Saved entries
========================================================================

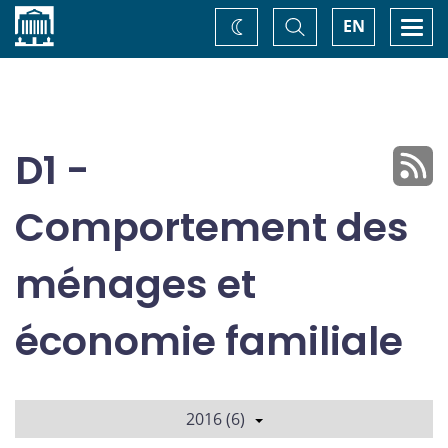
Accueil
Basculer
Togg
EN
Changez
la
navi
recherche
de
thème
D1 -
Comportement des
ménages et
économie familiale
2016 (6)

========================================================================

[TRY IT] Without changing a word, transcribe all of the data and omit its images.

[RESPONSE AREA]
Accueil
Basculer
Togg
EN
Changez
la
navi
recherche
de
thème
D1 -
Comportement des
ménages et
économie familiale
2016 (6)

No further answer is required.